To safeguard quality, the founder decided to closely monitor the start of the expansion. The first 10 franchises will have direct mentoring from Michelle Svicero, who insists on conveying the curation and standard she has built over more than a decade. The franchise, in this case, does not just sell a brand. It sells an operating method that has already been tested to the core.
Circular fashion: the R$ 24 billion market that drives Release
Release’s ambition does not float in a vacuum. It rides a concrete wave. Circular fashion moved around R$ 24 billion in Brazil, and second-hand consumption already represents about 12% of Brazilians’ wardrobes. In other words, more than a tenth of the country’s clothes have already been resold before reaching the wardrobe of the user.
The trajectory numbers are equally eloquent. The sector, which was around R$ 7 billion in 2021, jumped to R$ 24 billion in 2025, with an expected growth of up to 30% per year. The boldest projection suggests that by 2030, thrift stores could surpass fast fashion sales. Circular fashion has ceased to be a niche trend to become a market force.

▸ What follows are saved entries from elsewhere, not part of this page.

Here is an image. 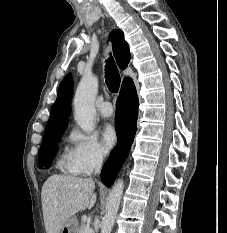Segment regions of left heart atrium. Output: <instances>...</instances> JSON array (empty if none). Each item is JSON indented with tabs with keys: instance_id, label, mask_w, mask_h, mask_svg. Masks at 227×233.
Segmentation results:
<instances>
[{
	"instance_id": "left-heart-atrium-1",
	"label": "left heart atrium",
	"mask_w": 227,
	"mask_h": 233,
	"mask_svg": "<svg viewBox=\"0 0 227 233\" xmlns=\"http://www.w3.org/2000/svg\"><path fill=\"white\" fill-rule=\"evenodd\" d=\"M102 140L107 150L111 149L117 142V133L113 126L107 125L102 132Z\"/></svg>"
}]
</instances>
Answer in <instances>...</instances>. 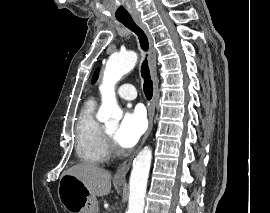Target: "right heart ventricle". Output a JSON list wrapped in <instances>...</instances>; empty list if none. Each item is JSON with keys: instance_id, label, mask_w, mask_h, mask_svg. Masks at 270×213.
<instances>
[{"instance_id": "obj_1", "label": "right heart ventricle", "mask_w": 270, "mask_h": 213, "mask_svg": "<svg viewBox=\"0 0 270 213\" xmlns=\"http://www.w3.org/2000/svg\"><path fill=\"white\" fill-rule=\"evenodd\" d=\"M96 101L88 99L83 105L76 123V153L88 163L100 164L110 153L107 148L104 127L95 118Z\"/></svg>"}]
</instances>
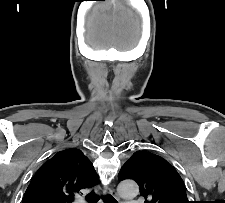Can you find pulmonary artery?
Returning <instances> with one entry per match:
<instances>
[{"label":"pulmonary artery","instance_id":"obj_1","mask_svg":"<svg viewBox=\"0 0 225 203\" xmlns=\"http://www.w3.org/2000/svg\"><path fill=\"white\" fill-rule=\"evenodd\" d=\"M126 203H142V200H128Z\"/></svg>","mask_w":225,"mask_h":203}]
</instances>
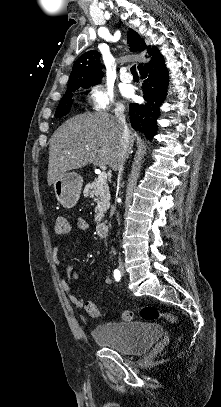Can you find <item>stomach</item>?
Listing matches in <instances>:
<instances>
[{
  "mask_svg": "<svg viewBox=\"0 0 221 407\" xmlns=\"http://www.w3.org/2000/svg\"><path fill=\"white\" fill-rule=\"evenodd\" d=\"M82 177L76 172H65L54 183V193L59 203L65 208L74 207L81 195Z\"/></svg>",
  "mask_w": 221,
  "mask_h": 407,
  "instance_id": "1",
  "label": "stomach"
}]
</instances>
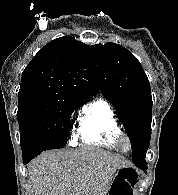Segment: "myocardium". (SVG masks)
<instances>
[{
	"label": "myocardium",
	"instance_id": "obj_1",
	"mask_svg": "<svg viewBox=\"0 0 178 195\" xmlns=\"http://www.w3.org/2000/svg\"><path fill=\"white\" fill-rule=\"evenodd\" d=\"M116 143L123 152H129L133 146L131 137L124 131H120L116 135Z\"/></svg>",
	"mask_w": 178,
	"mask_h": 195
}]
</instances>
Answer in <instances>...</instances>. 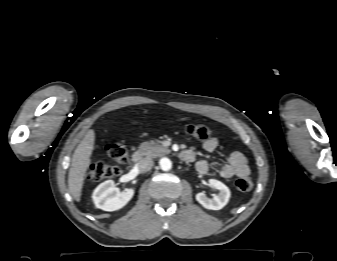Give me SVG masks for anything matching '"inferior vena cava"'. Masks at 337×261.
<instances>
[{
    "mask_svg": "<svg viewBox=\"0 0 337 261\" xmlns=\"http://www.w3.org/2000/svg\"><path fill=\"white\" fill-rule=\"evenodd\" d=\"M153 165H154V162L150 158H143L137 163V167L142 172H146L150 170Z\"/></svg>",
    "mask_w": 337,
    "mask_h": 261,
    "instance_id": "1",
    "label": "inferior vena cava"
}]
</instances>
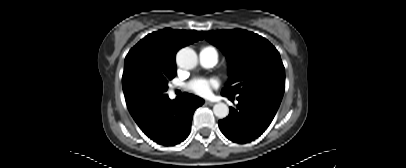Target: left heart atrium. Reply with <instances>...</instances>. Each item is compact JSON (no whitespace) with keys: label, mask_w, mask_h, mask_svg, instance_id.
I'll return each mask as SVG.
<instances>
[{"label":"left heart atrium","mask_w":406,"mask_h":168,"mask_svg":"<svg viewBox=\"0 0 406 168\" xmlns=\"http://www.w3.org/2000/svg\"><path fill=\"white\" fill-rule=\"evenodd\" d=\"M216 86V80L207 78H195L189 84L190 90L199 96H208L211 89Z\"/></svg>","instance_id":"obj_1"}]
</instances>
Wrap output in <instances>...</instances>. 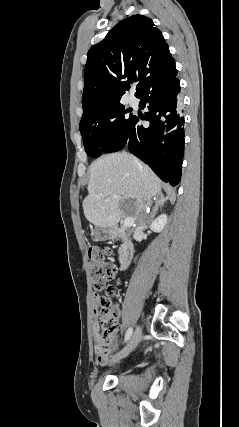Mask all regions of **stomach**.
<instances>
[{
    "instance_id": "0dacf381",
    "label": "stomach",
    "mask_w": 239,
    "mask_h": 427,
    "mask_svg": "<svg viewBox=\"0 0 239 427\" xmlns=\"http://www.w3.org/2000/svg\"><path fill=\"white\" fill-rule=\"evenodd\" d=\"M93 235L96 241H106L114 237V230L112 228L96 227L93 230Z\"/></svg>"
}]
</instances>
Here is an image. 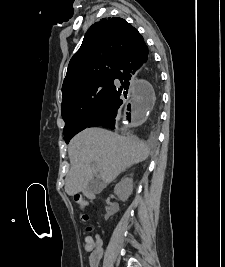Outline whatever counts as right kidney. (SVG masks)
Wrapping results in <instances>:
<instances>
[{
    "mask_svg": "<svg viewBox=\"0 0 225 267\" xmlns=\"http://www.w3.org/2000/svg\"><path fill=\"white\" fill-rule=\"evenodd\" d=\"M133 191V179L131 177L123 178L114 187V192L121 201H126Z\"/></svg>",
    "mask_w": 225,
    "mask_h": 267,
    "instance_id": "ca27d5eb",
    "label": "right kidney"
}]
</instances>
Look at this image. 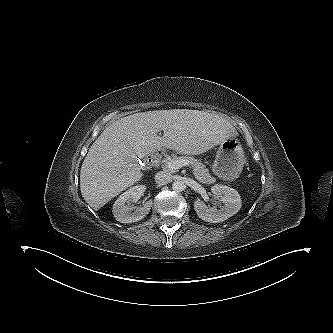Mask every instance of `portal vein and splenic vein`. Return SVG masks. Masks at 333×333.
<instances>
[{
	"label": "portal vein and splenic vein",
	"mask_w": 333,
	"mask_h": 333,
	"mask_svg": "<svg viewBox=\"0 0 333 333\" xmlns=\"http://www.w3.org/2000/svg\"><path fill=\"white\" fill-rule=\"evenodd\" d=\"M166 166L170 169V170H176L179 169L183 166H189V163L185 160H171L168 163H166Z\"/></svg>",
	"instance_id": "18ae733b"
}]
</instances>
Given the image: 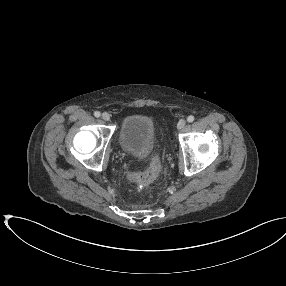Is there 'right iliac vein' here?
<instances>
[{"instance_id": "obj_1", "label": "right iliac vein", "mask_w": 286, "mask_h": 286, "mask_svg": "<svg viewBox=\"0 0 286 286\" xmlns=\"http://www.w3.org/2000/svg\"><path fill=\"white\" fill-rule=\"evenodd\" d=\"M102 119L104 121H109L110 120V115L107 113V112H104L102 115H101Z\"/></svg>"}]
</instances>
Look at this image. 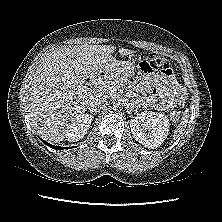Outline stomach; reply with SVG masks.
I'll use <instances>...</instances> for the list:
<instances>
[{
  "label": "stomach",
  "mask_w": 222,
  "mask_h": 222,
  "mask_svg": "<svg viewBox=\"0 0 222 222\" xmlns=\"http://www.w3.org/2000/svg\"><path fill=\"white\" fill-rule=\"evenodd\" d=\"M119 73L124 77H132L135 74V65L131 62H120Z\"/></svg>",
  "instance_id": "0dacf381"
}]
</instances>
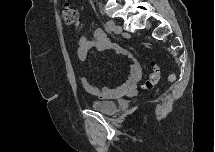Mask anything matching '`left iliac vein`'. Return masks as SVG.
I'll list each match as a JSON object with an SVG mask.
<instances>
[{
    "instance_id": "obj_1",
    "label": "left iliac vein",
    "mask_w": 215,
    "mask_h": 152,
    "mask_svg": "<svg viewBox=\"0 0 215 152\" xmlns=\"http://www.w3.org/2000/svg\"><path fill=\"white\" fill-rule=\"evenodd\" d=\"M112 29H113V31H114L115 34H121L122 33V27L120 25H115L114 24Z\"/></svg>"
}]
</instances>
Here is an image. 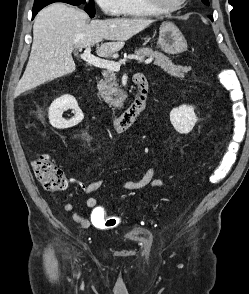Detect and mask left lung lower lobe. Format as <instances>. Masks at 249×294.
<instances>
[{
	"label": "left lung lower lobe",
	"instance_id": "0a47b994",
	"mask_svg": "<svg viewBox=\"0 0 249 294\" xmlns=\"http://www.w3.org/2000/svg\"><path fill=\"white\" fill-rule=\"evenodd\" d=\"M209 18L213 21V17L212 16H209Z\"/></svg>",
	"mask_w": 249,
	"mask_h": 294
}]
</instances>
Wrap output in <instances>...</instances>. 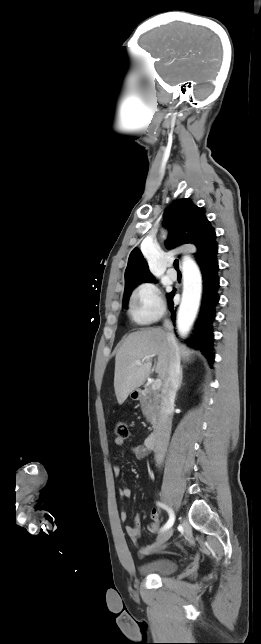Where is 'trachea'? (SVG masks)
Wrapping results in <instances>:
<instances>
[{"label": "trachea", "mask_w": 261, "mask_h": 644, "mask_svg": "<svg viewBox=\"0 0 261 644\" xmlns=\"http://www.w3.org/2000/svg\"><path fill=\"white\" fill-rule=\"evenodd\" d=\"M174 267H175L176 269H179V262H178V260H177V259L174 261Z\"/></svg>", "instance_id": "1"}]
</instances>
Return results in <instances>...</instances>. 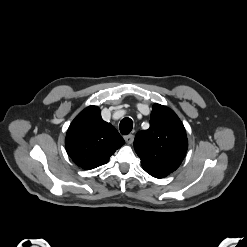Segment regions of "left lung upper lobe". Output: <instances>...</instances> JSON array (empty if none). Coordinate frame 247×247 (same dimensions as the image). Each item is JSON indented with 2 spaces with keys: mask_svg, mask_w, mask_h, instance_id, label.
<instances>
[{
  "mask_svg": "<svg viewBox=\"0 0 247 247\" xmlns=\"http://www.w3.org/2000/svg\"><path fill=\"white\" fill-rule=\"evenodd\" d=\"M188 147L185 128L168 107L154 104L150 128L136 134L134 148L143 169L155 178H163L182 163Z\"/></svg>",
  "mask_w": 247,
  "mask_h": 247,
  "instance_id": "1",
  "label": "left lung upper lobe"
}]
</instances>
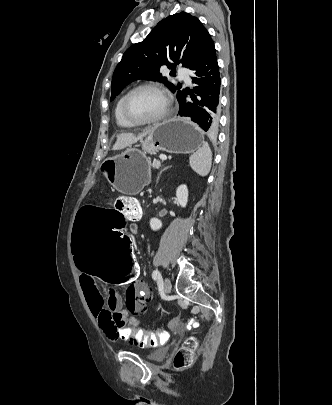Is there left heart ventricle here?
<instances>
[{
  "instance_id": "obj_1",
  "label": "left heart ventricle",
  "mask_w": 332,
  "mask_h": 405,
  "mask_svg": "<svg viewBox=\"0 0 332 405\" xmlns=\"http://www.w3.org/2000/svg\"><path fill=\"white\" fill-rule=\"evenodd\" d=\"M126 109L135 120H148L160 115L165 109L162 95L152 89H141L130 96Z\"/></svg>"
}]
</instances>
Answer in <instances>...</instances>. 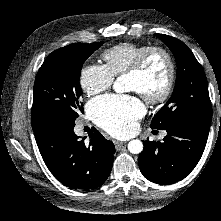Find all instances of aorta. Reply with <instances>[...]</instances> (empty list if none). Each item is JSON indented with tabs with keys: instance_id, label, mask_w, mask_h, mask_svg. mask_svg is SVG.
I'll list each match as a JSON object with an SVG mask.
<instances>
[{
	"instance_id": "obj_1",
	"label": "aorta",
	"mask_w": 221,
	"mask_h": 221,
	"mask_svg": "<svg viewBox=\"0 0 221 221\" xmlns=\"http://www.w3.org/2000/svg\"><path fill=\"white\" fill-rule=\"evenodd\" d=\"M113 89L117 93H123L125 91V87H124V85H123V83H122L120 78H118L114 82ZM128 150L132 154H139L143 150V143L140 140H138V139L131 140L128 143Z\"/></svg>"
}]
</instances>
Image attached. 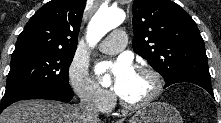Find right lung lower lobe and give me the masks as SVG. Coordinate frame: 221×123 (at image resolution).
<instances>
[{"label":"right lung lower lobe","instance_id":"98d812e1","mask_svg":"<svg viewBox=\"0 0 221 123\" xmlns=\"http://www.w3.org/2000/svg\"><path fill=\"white\" fill-rule=\"evenodd\" d=\"M73 97V91L72 89H66L63 87L59 88H52L46 92L40 93L35 96H29L24 93H18L15 95H11L8 97L5 101L1 102L0 106V113L10 104L20 101V100H26V99H52V100H58L62 102H69L71 98Z\"/></svg>","mask_w":221,"mask_h":123}]
</instances>
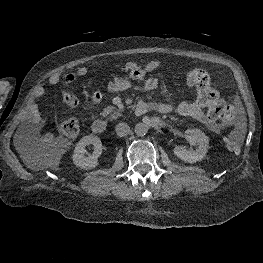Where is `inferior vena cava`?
<instances>
[{
    "label": "inferior vena cava",
    "mask_w": 263,
    "mask_h": 263,
    "mask_svg": "<svg viewBox=\"0 0 263 263\" xmlns=\"http://www.w3.org/2000/svg\"><path fill=\"white\" fill-rule=\"evenodd\" d=\"M115 130L118 136L124 137L129 134L130 127L127 123L122 122L116 125Z\"/></svg>",
    "instance_id": "inferior-vena-cava-1"
}]
</instances>
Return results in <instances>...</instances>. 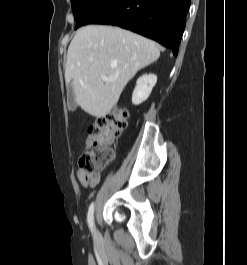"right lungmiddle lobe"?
<instances>
[{
    "label": "right lung middle lobe",
    "mask_w": 247,
    "mask_h": 265,
    "mask_svg": "<svg viewBox=\"0 0 247 265\" xmlns=\"http://www.w3.org/2000/svg\"><path fill=\"white\" fill-rule=\"evenodd\" d=\"M97 1L98 0H71L72 10L76 22H79V20Z\"/></svg>",
    "instance_id": "dd1d6c3e"
}]
</instances>
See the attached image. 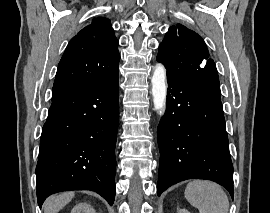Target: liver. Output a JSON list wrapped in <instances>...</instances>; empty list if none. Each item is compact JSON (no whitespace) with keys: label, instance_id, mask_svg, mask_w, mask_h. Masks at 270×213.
I'll use <instances>...</instances> for the list:
<instances>
[{"label":"liver","instance_id":"1","mask_svg":"<svg viewBox=\"0 0 270 213\" xmlns=\"http://www.w3.org/2000/svg\"><path fill=\"white\" fill-rule=\"evenodd\" d=\"M74 197V192H65L48 198L44 204V213H58Z\"/></svg>","mask_w":270,"mask_h":213}]
</instances>
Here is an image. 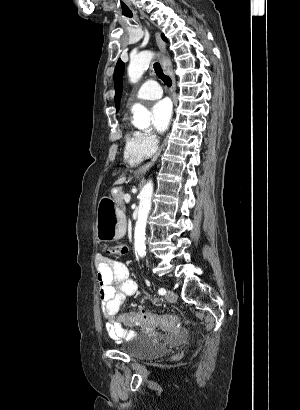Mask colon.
I'll use <instances>...</instances> for the list:
<instances>
[{"mask_svg":"<svg viewBox=\"0 0 300 410\" xmlns=\"http://www.w3.org/2000/svg\"><path fill=\"white\" fill-rule=\"evenodd\" d=\"M126 252L127 246L125 245H113L109 247L107 251L110 256L114 257L123 256ZM123 321L128 326L142 324L146 327H153L157 325L177 324L179 322V315L177 312H167L165 316L159 317L150 312L141 310L125 316Z\"/></svg>","mask_w":300,"mask_h":410,"instance_id":"1","label":"colon"}]
</instances>
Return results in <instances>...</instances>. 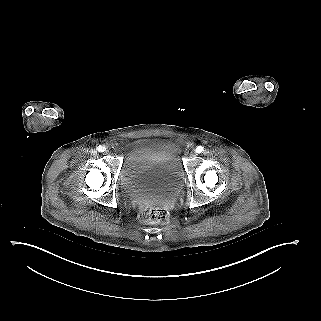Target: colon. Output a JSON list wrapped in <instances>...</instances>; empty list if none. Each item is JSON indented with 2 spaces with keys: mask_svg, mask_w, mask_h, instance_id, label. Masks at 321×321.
Returning a JSON list of instances; mask_svg holds the SVG:
<instances>
[{
  "mask_svg": "<svg viewBox=\"0 0 321 321\" xmlns=\"http://www.w3.org/2000/svg\"><path fill=\"white\" fill-rule=\"evenodd\" d=\"M139 217L144 223L158 224L167 221L169 214L164 207H148L140 212Z\"/></svg>",
  "mask_w": 321,
  "mask_h": 321,
  "instance_id": "1",
  "label": "colon"
}]
</instances>
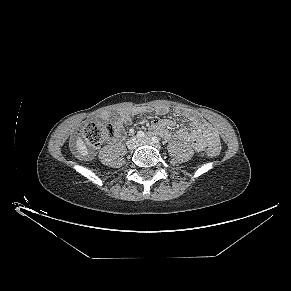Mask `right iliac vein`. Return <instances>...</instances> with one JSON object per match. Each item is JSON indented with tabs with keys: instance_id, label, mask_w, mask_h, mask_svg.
Segmentation results:
<instances>
[{
	"instance_id": "right-iliac-vein-1",
	"label": "right iliac vein",
	"mask_w": 291,
	"mask_h": 291,
	"mask_svg": "<svg viewBox=\"0 0 291 291\" xmlns=\"http://www.w3.org/2000/svg\"><path fill=\"white\" fill-rule=\"evenodd\" d=\"M138 146V140L136 138H131L127 142V147L130 150L135 149Z\"/></svg>"
}]
</instances>
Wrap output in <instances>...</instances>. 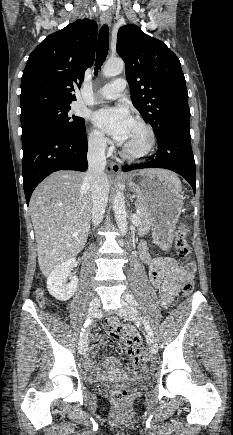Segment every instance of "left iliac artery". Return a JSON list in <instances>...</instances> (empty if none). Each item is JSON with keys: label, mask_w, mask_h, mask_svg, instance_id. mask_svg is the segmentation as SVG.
<instances>
[{"label": "left iliac artery", "mask_w": 233, "mask_h": 435, "mask_svg": "<svg viewBox=\"0 0 233 435\" xmlns=\"http://www.w3.org/2000/svg\"><path fill=\"white\" fill-rule=\"evenodd\" d=\"M126 300L131 305L138 306L137 301L134 299V297L132 295H126ZM144 322H145V328H146L148 334L153 336V331H152L149 323L146 320H144Z\"/></svg>", "instance_id": "left-iliac-artery-1"}]
</instances>
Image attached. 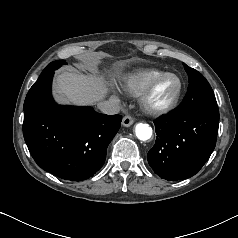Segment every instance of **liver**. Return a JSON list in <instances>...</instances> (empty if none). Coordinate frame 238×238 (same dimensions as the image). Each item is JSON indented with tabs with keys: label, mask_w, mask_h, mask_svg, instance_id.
<instances>
[{
	"label": "liver",
	"mask_w": 238,
	"mask_h": 238,
	"mask_svg": "<svg viewBox=\"0 0 238 238\" xmlns=\"http://www.w3.org/2000/svg\"><path fill=\"white\" fill-rule=\"evenodd\" d=\"M56 99L75 105H92L104 99L108 93L103 79L74 70L63 71L56 78Z\"/></svg>",
	"instance_id": "1"
}]
</instances>
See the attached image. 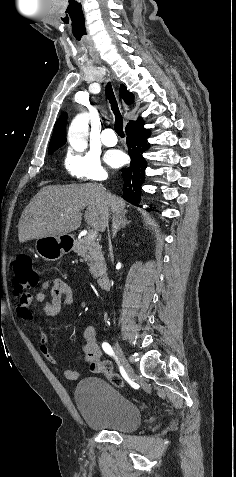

It is this backdrop that gives meaning to Release’s goal. When circular fashion grows by double digits annually and second-hand shopping gains status as a conscious choice, a well-structured franchise network has plenty of room to grow. The entrepreneur is not just opening stores. She is positioning the brand at the exact point where consumer behavior has shifted.
The goal of 50 thrift stores and R$ 90 million
The declared destination is ambitious and specific: to reach 50 stores and R$ 90 million in revenue. For a brand that started with R$ 400, the distance between the starting point and the goal is almost dizzying. And it is precisely this contrast that gives strength to Release’s story.
The math behind the plan is replication. If each unit of the network replicates the experience, curation, and appeal of circular fashion that succeeded in Bauru, the sum of dozens of franchises can indeed push revenue towards the R$ 90 million mark. The model, treated as a professional business, ceases to be small by nature.
There is a phrase from the founder that sums up the astonishment at her own size. “If someone had told me 15 years ago that the second-hand market would be where it is today,” reflected Michelle Svicero, leaving the thought hanging. Fifteen years ago, she was the girl with R$ 400. Today, she leads a network that aims to be worth tens of millions.
What Release’s journey teaches about new beginnings
The story is not just about money. It’s about seeing value where others see discard. Release was born from a limitation, the lack of R$ 400 became an impulse, and it grew precisely by taking seriously what the traditional market disregarded: used clothing and second-hand. Circular fashion was the vehicle, but the raw material was always the perspective.
It is also a story about patience. There was no investor check or overnight success. There was reinvestment, curation, and more than a decade transforming profit into structure. The franchise comes now, at the end of a process, and not as a shortcut at the beginning. It is the opposite of the rush that usually defines startups.
Michelle Svicero proved that a thrift store can be large, modern, and desirable, and that circular fashion has the backing to support an entire network. From R$ 400 at 17 years old to aiming for R$ 90 million, Release is proof that a new beginning is sometimes just a piece of clothing waiting for a new owner. And if a single closet holds so many pieces that could gain a second life, how many silent fortunes are still hanging, forgotten, waiting for someone with the courage to dig them out?